━━━━━ PROVIDED ENTRIES

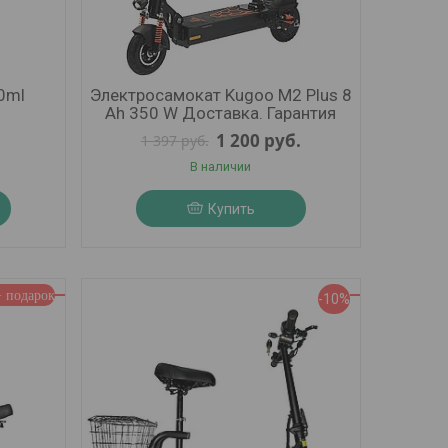
20ml
Электросамокат Kugoo М2 Plus 8
Ah 350 W Доставка. Гарантия
1 200
руб.
1 397
руб.
В наличии
Купить
-10%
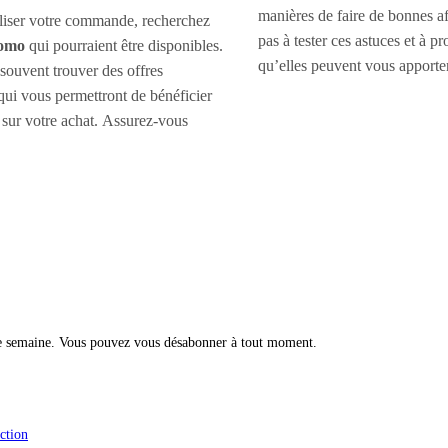
manières de faire de bonnes af
liser votre commande, recherchez
pas à tester ces astuces et à p
romo
qui pourraient être disponibles.
qu’elles peuvent vous apporter
ouvent trouver des offres
 qui vous permettront de bénéficier
 sur votre achat. Assurez-vous
ue semaine. Vous pouvez vous désabonner à tout moment.
ction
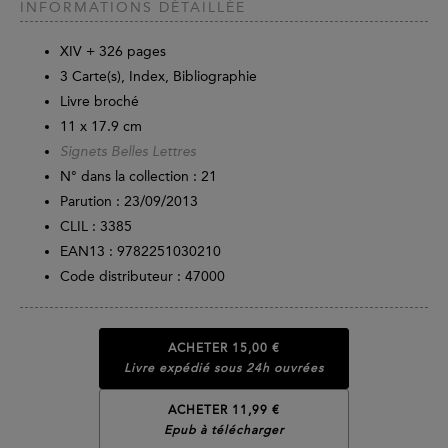
INFORMATIONS DÉTAILLÉE
XIV +
326
pages
3 Carte(s), Index, Bibliographie
Livre broché
11 x 17.9 cm
Signets Belles Lettres
N° dans la collection : 21
Parution :
23/09/2013
CLIL : 3385
EAN13 :
9782251030210
Code distributeur : 47000
ACHETER
15,00 €
Livre expédié sous 24h ouvrées
ACHETER 11,99 €
Epub à télécharger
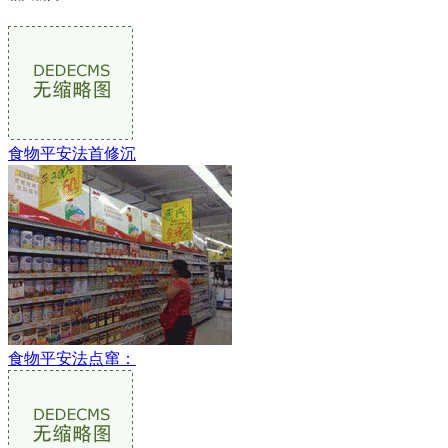
食物平安法首修沉
食物平安法点窜：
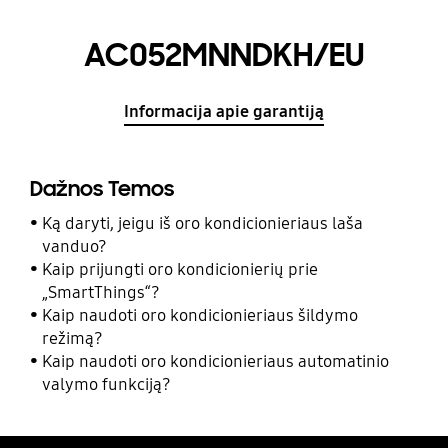
AC052MNNDKH/EU
Informacija apie garantiją
Dažnos Temos
Ką daryti, jeigu iš oro kondicionieriaus laša
vanduo?
Kaip prijungti oro kondicionierių prie
„SmartThings“?
Kaip naudoti oro kondicionieriaus šildymo
režimą?
Kaip naudoti oro kondicionieriaus automatinio
valymo funkciją?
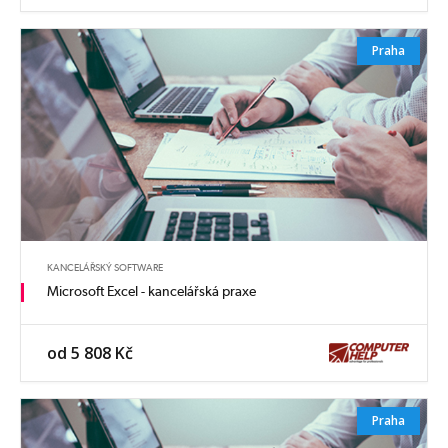
Praha
KANCELÁŘSKÝ SOFTWARE
Microsoft Excel - kancelářská praxe
od 5 808 Kč
Praha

━━━━━━━━━━

• **WORK TO BE COMPLETED**
Looking at the entries above, state how many lines contain "naudoti"; give the number alone.

• **TASK OUTPUT**
2